Friday, January 6, 2023

THE EVIL RPG PUBLISHER'S GUIDE TO MAKING MONEY

With all the news about the OGL, I thought it would be a useful public service to provide some guidelines for any evil RPG companies out there, especially the smaller more boutique operations, seeking to increase their wealth through nefarious means. Here is simple advice you can use to increase profits in the name of all that is wicked and unholy. 

1. MONETIZE EVERYTHING  

Once you understand everything is under-monetized, the only limit to how much money you can make is your creativity. People have all kinds of assumptions about what they rightly own, what fees companies can charge, etc. What you need to do is find unexpected ways to turn your customer's money into your money. For example, companies often sell their RPG books with no restrictions on ownership. Instead of selling books you could lease them, and you could even build in fees for damage to the book at the end of the lease. This allows you to keep selling your book to the same customer, over and over again. 

And don't let the law or tradition get in the way here. With a little bullying and a small legal team, you can try all kinds of crazy things. Charge a dice tax and include legal language in your rulebook that monetizes the rolling of dice. Most people don't have enough money to defend themselves in court so even if this approach is treading questionable legal ground, it will still make you tons of cash and that's what is truly important. 

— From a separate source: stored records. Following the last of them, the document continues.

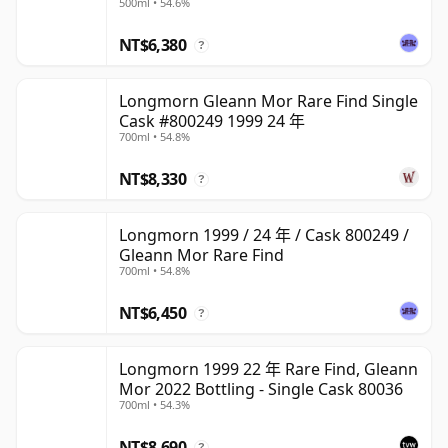
500ml • 54.6%
NT$6,380
?
Longmorn Gleann Mor Rare Find Single
Cask #800249 1999 24 年
700ml • 54.8%
NT$8,330
?
Longmorn 1999 / 24 年 / Cask 800249 /
Gleann Mor Rare Find
700ml • 54.8%
NT$6,450
?
Longmorn 1999 22 年 Rare Find, Gleann
Mor 2022 Bottling - Single Cask 80036
700ml • 54.3%
NT$8,690
?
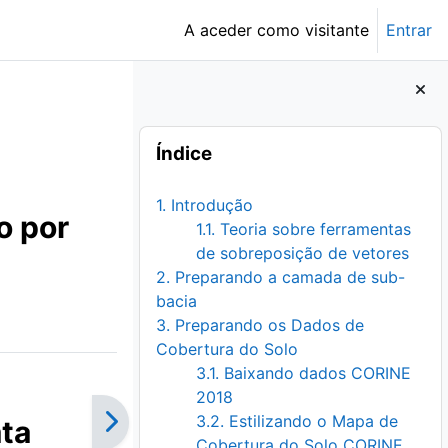
A aceder como visitante
Entrar
Blocos
Ignorar Índice
Índice
1. Introdução
o por
1.1. Teoria sobre ferramentas
de sobreposição de vetores
2. Preparando a camada de sub-
bacia
3. Preparando os Dados de
Cobertura do Solo
3.1. Baixando dados CORINE
2018
3.2. Estilizando o Mapa de
ata
Cobertura do Solo CORINE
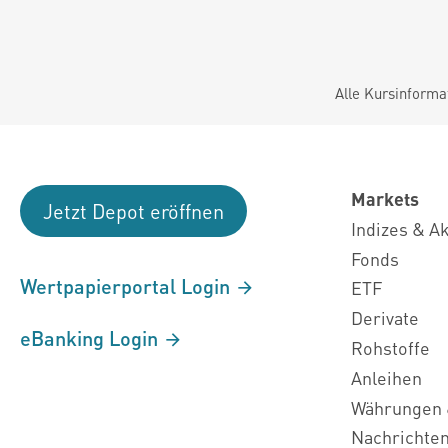
Alle Kursinforma
Markets
Jetzt Depot eröffnen
Indizes & A
Fonds
Wertpapierportal Login
ETF
Derivate
eBanking Login
Rohstoffe
Anleihen
Währungen 
Nachrichte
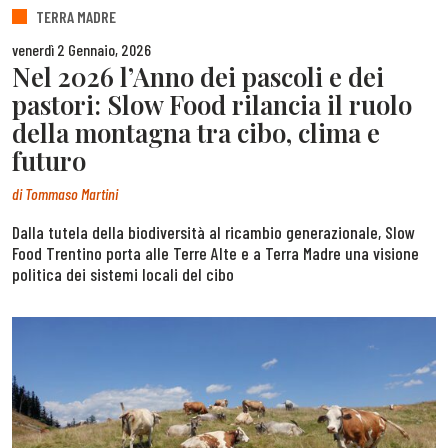
TERRA MADRE
venerdì 2 Gennaio, 2026
Nel 2026 l’Anno dei pascoli e dei
pastori: Slow Food rilancia il ruolo
della montagna tra cibo, clima e
futuro
di
Tommaso Martini
Dalla tutela della biodiversità al ricambio generazionale, Slow
Food Trentino porta alle Terre Alte e a Terra Madre una visione
politica dei sistemi locali del cibo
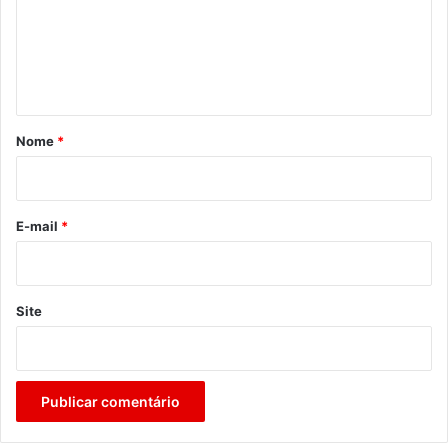
e
n
t
á
r
Nome
*
i
o
*
E-mail
*
Site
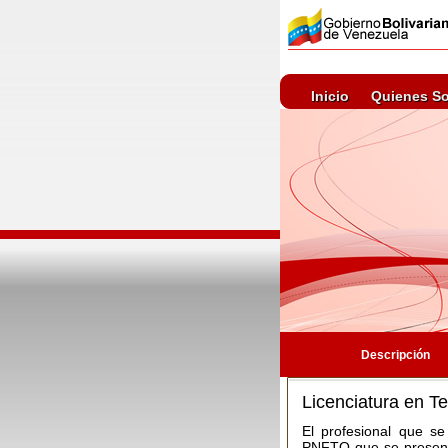
Inicio
Quienes S
Descripción
Licenciatura en T
El profesional que s
PNFTO que se presenta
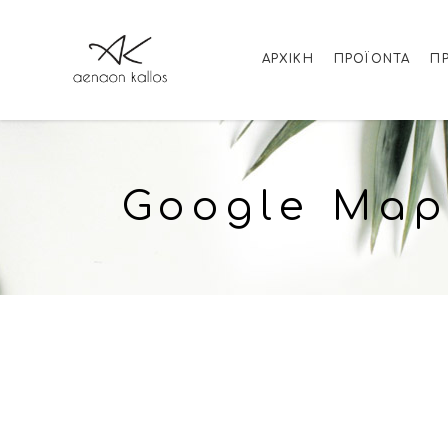
ΑΡΧΙΚΉ
ΠΡΟΪΌΝΤΑ
Π
Google Ma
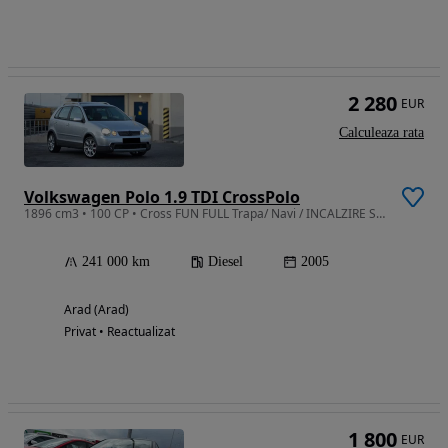
2 280
EUR
Calculeaza rata
Volkswagen Polo 1.9 TDI CrossPolo
1896 cm3 • 100 CP • Cross FUN FULL Trapa/ Navi / INCALZIRE SCAUNE / Climatronic - an 2005
241 000 km
Diesel
2005
Arad (Arad)
Privat • Reactualizat
1 800
EUR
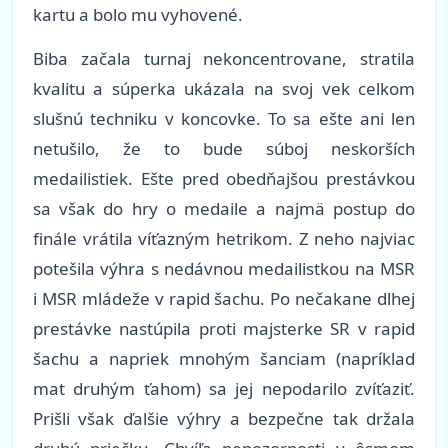
kartu a bolo mu vyhovené.
Biba začala turnaj nekoncentrovane, stratila
kvalitu a súperka ukázala na svoj vek celkom
slušnú techniku v koncovke. To sa ešte ani len
netušilo, že to bude súboj neskorších
medailistiek. Ešte pred obedňajšou prestávkou
sa však do hry o medaile a najmä postup do
finále vrátila víťazným hetrikom. Z neho najviac
potešila výhra s nedávnou medailistkou na MSR
i MSR mládeže v rapid šachu. Po nečakane dlhej
prestávke nastúpila proti majsterke SR v rapid
šachu a napriek mnohým šanciam (napríklad
mat druhým ťahom) sa jej nepodarilo zvíťaziť.
Prišli však ďalšie výhry a bezpečne tak držala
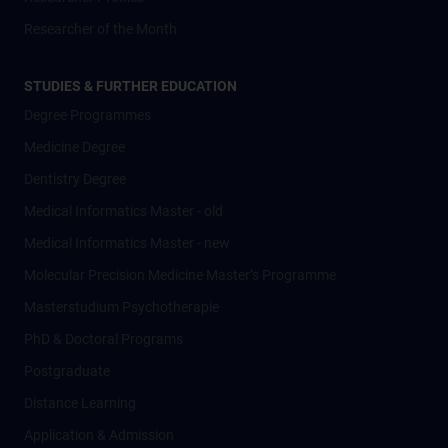
Researcher of the Month
STUDIES & FURTHER EDUCATION
Degree Programmes
Medicine Degree
Dentistry Degree
Medical Informatics Master - old
Medical Informatics Master - new
Molecular Precision Medicine Master’s Programme
Masterstudium Psychotherapie
PhD & Doctoral Programs
Postgraduate
Distance Learning
Application & Admission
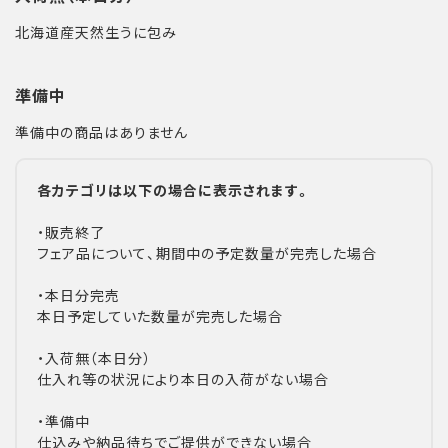
北海道産天然生うに包み
準備中
準備中の商品はありません
各カテゴリは以下の場合に表示されます。
・販売終了
フェア品について、期間中の予定数量が完売した場合
・本日分完売
本日予定していた数量が完売した場合
・入荷無（本日分）
仕入れ等の状況により本日の入荷がない場合
・準備中
仕込みや納品待ちでご提供ができない場合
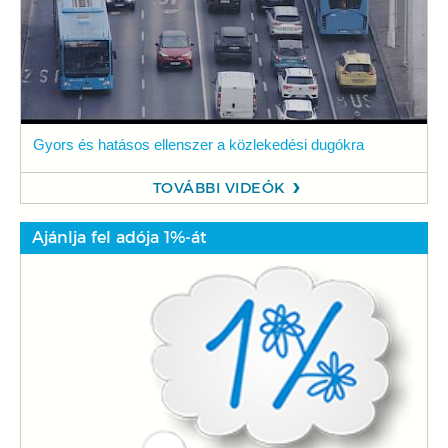
Gyors és hatásos ellenszer a közlekedési dugókra
TOVÁBBI VIDEÓK
Ajánlja fel adója 1%-át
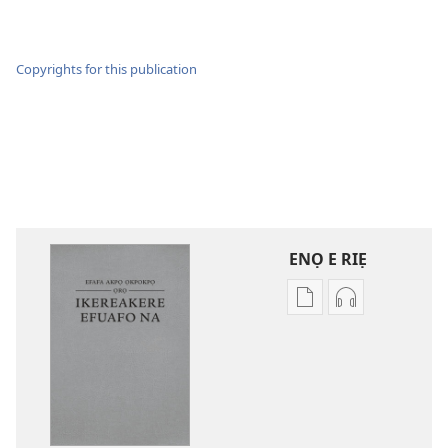
Copyrights for this publication
ENỌ E RIẸ
Oghẹrẹ
Oghẹrẹ
enọ
ọnọ
e
whọ
riẹ
gwọlọ
nọ
danlodu
whọ
Efafa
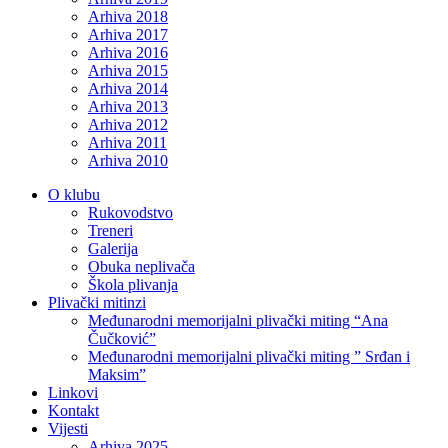
Arhiva 2018
Arhiva 2017
Arhiva 2016
Arhiva 2015
Arhiva 2014
Arhiva 2013
Arhiva 2012
Arhiva 2011
Arhiva 2010
O klubu
Rukovodstvo
Treneri
Galerija
Obuka neplivača
Škola plivanja
Plivački mitinzi
Međunarodni memorijalni plivački miting “Ana
Čučković”
Međunarodni memorijalni plivački miting ” Srđan i
Maksim”
Linkovi
Kontakt
Vijesti
Arhiva 2025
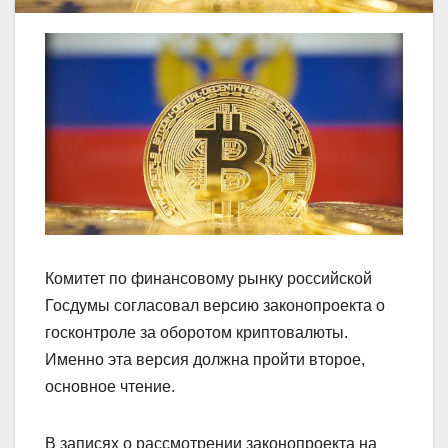
Комитет по финансовому рынку российской
Госдумы согласовал версию законопроекта о
госконтроле за оборотом криптовалюты.
Именно эта версия должна пройти второе,
основное чтение.
В записях о рассмотрении законопроекта на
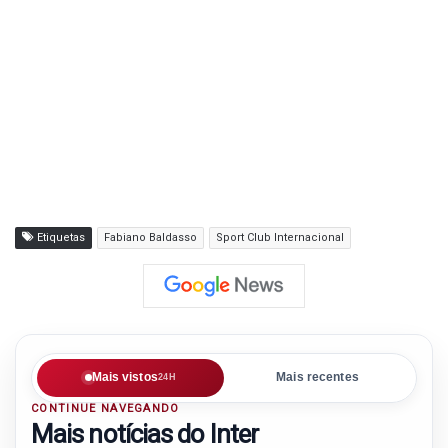
Etiquetas
Fabiano Baldasso
Sport Club Internacional
Mais vistos
Mais recentes
24H
CONTINUE NAVEGANDO
Mais notícias do Inter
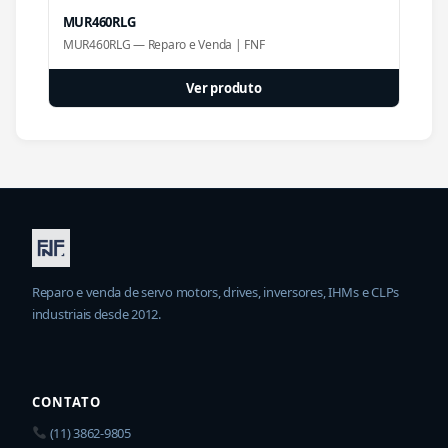
MUR460RLG
MUR460RLG — Reparo e Venda | FNF
Ver produto
Reparo e venda de servo motors, drives, inversores, IHMs e CLPs
industriais desde 2012.
CONTATO
(11) 3862-9805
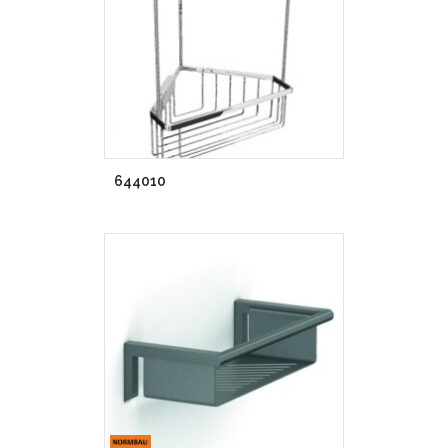
644010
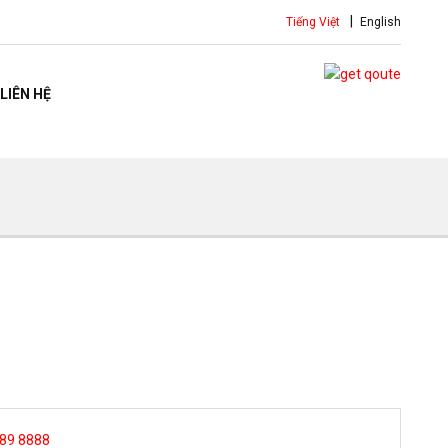
Tiếng Việt
English
LIÊN HỆ
 89 8888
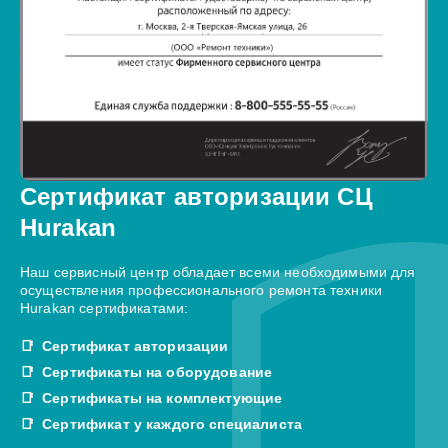
Сертификат авторизации СЦ
Hurakan
Наш сервисный центр обладает всеми необходимыми для
осуществления профессионального ремонта техники
Hurakan сертификатами:
Сертификат авторизации
Сертификаты на оборудование
Сертификаты на комплектующие
Сертификат у каждого специалиста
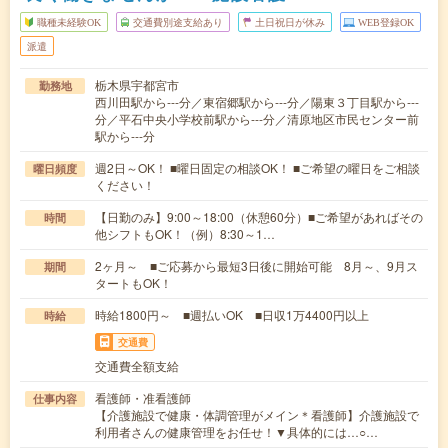
職種未経験OK
交通費別途支給あり
土日祝日が休み
WEB登録OK
派遣
栃木県宇都宮市
勤務地
西川田駅から---分／東宿郷駅から---分／陽東３丁目駅から---
分／平石中央小学校前駅から---分／清原地区市民センター前
駅から---分
週2日～OK！ ■曜日固定の相談OK！ ■ご希望の曜日をご相談
曜日頻度
ください！
【日勤のみ】9:00～18:00（休憩60分）■ご希望があればその
時間
他シフトもOK！（例）8:30～1…
2ヶ月～ ■ご応募から最短3日後に開始可能 8月～、9月ス
期間
タートもOK！
時給1800円～ ■週払いOK ■日収1万4400円以上
時給
交通費
交通費全額支給
看護師・准看護師
仕事内容
【介護施設で健康・体調管理がメイン＊看護師】介護施設で
利用者さんの健康管理をお任せ！▼具体的には…○…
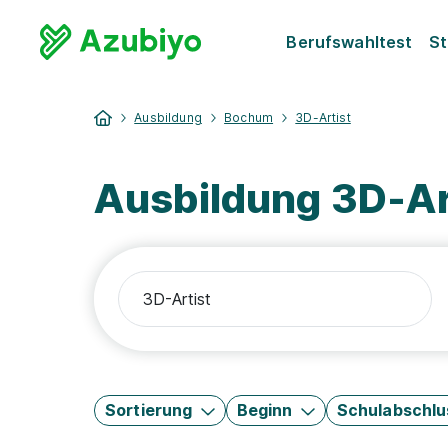
Berufswahltest
St
Ausbildung
Bochum
3D-Artist
Ausbildung 3D-A
Sortierung
Beginn
Schulabschlu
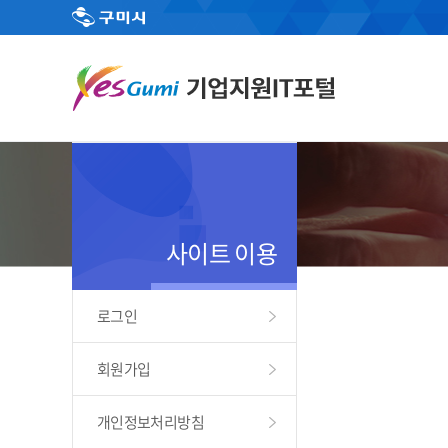
사이트 이용
로그인
회원가입
개인정보처리방침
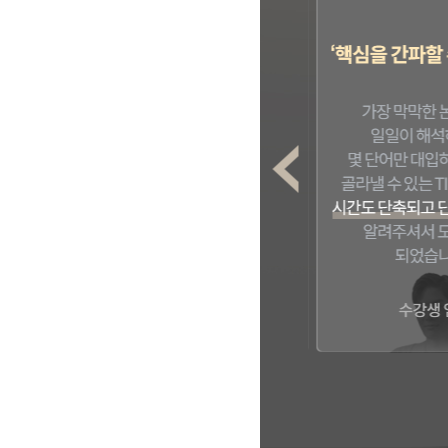
Previous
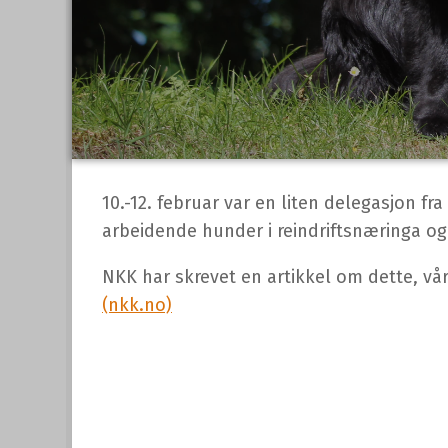
10.-12. februar var en liten delegasjon 
arbeidende hunder i reindriftsnæringa og
NKK har skrevet en artikkel om dette, v
(nkk.no)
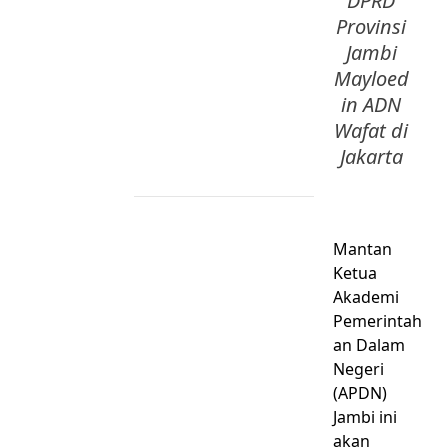
DPRD
Provinsi
Jambi
Mayloed
in ADN
Wafat di
Jakarta
Mantan
Ketua
Akademi
Pemerintah
an Dalam
Negeri
(APDN)
Jambi ini
akan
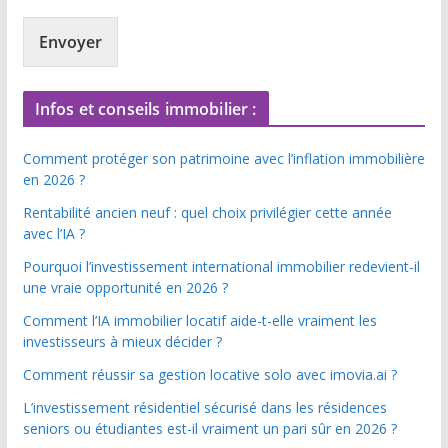
Envoyer
Infos et conseils immobilier :
Comment protéger son patrimoine avec l’inflation immobilière
en 2026 ?
Rentabilité ancien neuf : quel choix privilégier cette année
avec l’IA ?
Pourquoi l’investissement international immobilier redevient-il
une vraie opportunité en 2026 ?
Comment l’IA immobilier locatif aide-t-elle vraiment les
investisseurs à mieux décider ?
Comment réussir sa gestion locative solo avec imovia.ai ?
L’investissement résidentiel sécurisé dans les résidences
seniors ou étudiantes est-il vraiment un pari sûr en 2026 ?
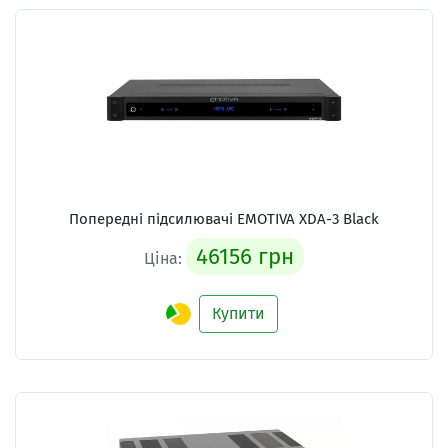
Попередні підсилювачі
EMOTIVA XDA-3 Black
46156 грн
Ціна:
Купити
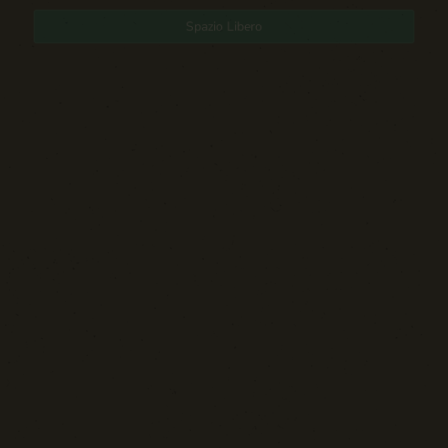
Spazio Libero
Sport: Persone e Atleti
Tecnologia e Sicurezza
Blog d'Autore
La Settima Arte:
Cinema e Teatro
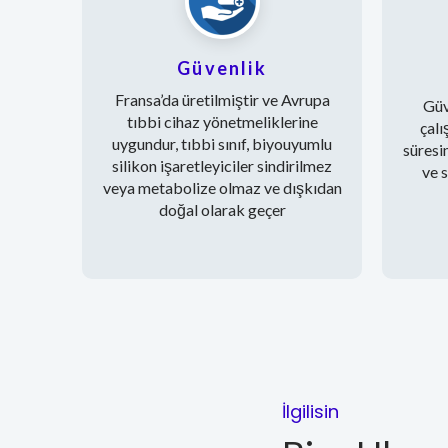
Güvenlik
Fransa’da üretilmiştir ve Avrupa
Güv
tıbbi cihaz yönetmeliklerine
çalı
uygundur, tıbbi sınıf, biyouyumlu
süresi
silikon işaretleyiciler sindirilmez
ve 
veya metabolize olmaz ve dışkıdan
doğal olarak geçer
İlgilisin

2. ABANDON SCRUPLES AND MAKE MONEY 

If you want to make money in RPGs you must be unashamed and unethical. Once you abandon your scruples, then a wide world of tactics previously unavailable to you become possible. Also you won't be hindered by nagging pangs of guilt for all the misery and pain you cause. This will then allow you to make the choices that bring wealth. And once you have resources, you can truly commit to a campaign of evil the industry has never before seen. 

3. HIRE GOONS 

Obviously it's crucial to have a solid legal team and an army of trolls and sock puppets at your disposal, but never underestimate the power of old fashioned muscle. This is the stark line that sets apart the ordinary evil publishers from the extraordinary evil publishers. People who don't respond to online intimidation or legal threats are often very receptive to broken bones and contusions. So make sure you budget to hire the right kind of criminal element who understand the cruder forms of persuasion. 

4. BUILD DEATH RAYS

Sometimes dice taxes and hired goons just aren't enough. If you are dealing with a rival company, especially one that has a lot of good will among gamers, you need to up your game and build a death ray to destroy them. This isn't going to be easy, and it will be a costly investment, but ultimately it will be worth every penny. Provided you have taken all the necessary steps to exploit your customers for maximum profit, you should have the resources for this. But if you don't there are other options. 

5. START A DRUG EMPIRE 

If you are having difficulty finding the capital to invest in all your evil activities, dip your toes into the illegal drug trade. This is always profitable and a great way to get a quick burst of cash. There are dangers, obviously, so you don't want to do any of the work on the ground here. You need middle men to absorb most of the risk, but you must also be careful none of them can rise high enough to turn against you. This is a place your hired goons and super fans can be quite useful. Remember to bribe all necessary local officials and keep separate books for your drug money. Also make sure this is purely a supplemental venture to generate revenue for your evil RPG activities. Drug empires can be a huge distraction if you are not careful. 

6. BUILD A HIDDEN BASE 

If you can kill your rivals with death rays, they can kill you with death rays. And law enforcement is a constant threat. So you need to establish a secret and well-protected lair from which all your malevolent activities can be conducted. Uncharted islands are a good option, and something underground can work, but the best choice, if you can afford it, is a base on a moon. A lunar fortress is inaccessible to virtually all of your enemies and challenging for most governments to reach. And you will need a hidden base to achieve the apex of evil RPG publishing. 

7. BECOME A ROGUE STATE 

When local authorities try to arrest you for trafficking narcotics, or when when your questionable dice taxes land you in court, you need to become the law so you can be above the law. This may be the hardest thing you will ever do, but if you've come this far there is no turning back. You've abandoned your scruples, you've committed criminal acts of violence and threatened people with advanced lethal technology. You have no choice, you need to become a rogue state. Forming a rogue state is no easy task. You will require defenses to keep rival competition and other states from toppling you. If you already have a death ray, this will be useful but insufficient for the purposes of deterring a large government with a powerful military. You must acquire a nuclear arsenal, with long range capabilities (at least 5,500 kilometers), and you should obtain said arsenal before becoming a rogue state. In addition you will have numerous domestic responsibilities such holding sham elections, maintaining a vibrant propaganda machine and less savory activities. 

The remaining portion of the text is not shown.